> _Aim of the exercise_
The required result is the number of lines in this material containing the word "unsung". Write that number and no other text.

◇ ◇ ◇ ◇ ◇ ◇ ◇

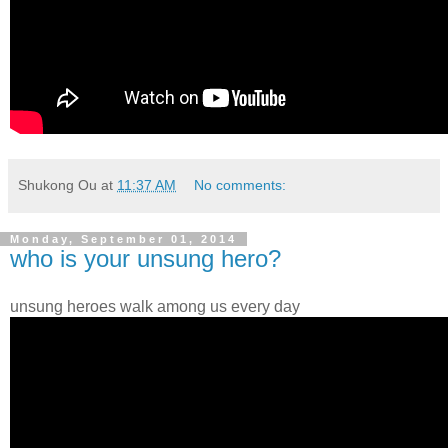
Shukong Ou
at
11:37 AM
No comments:
Monday, September 01, 2014
who is your unsung hero?
unsung heroes walk among us every day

◇ ◇ ◇ ◇ ◇ ◇ ◇

> _Exercise answer_
2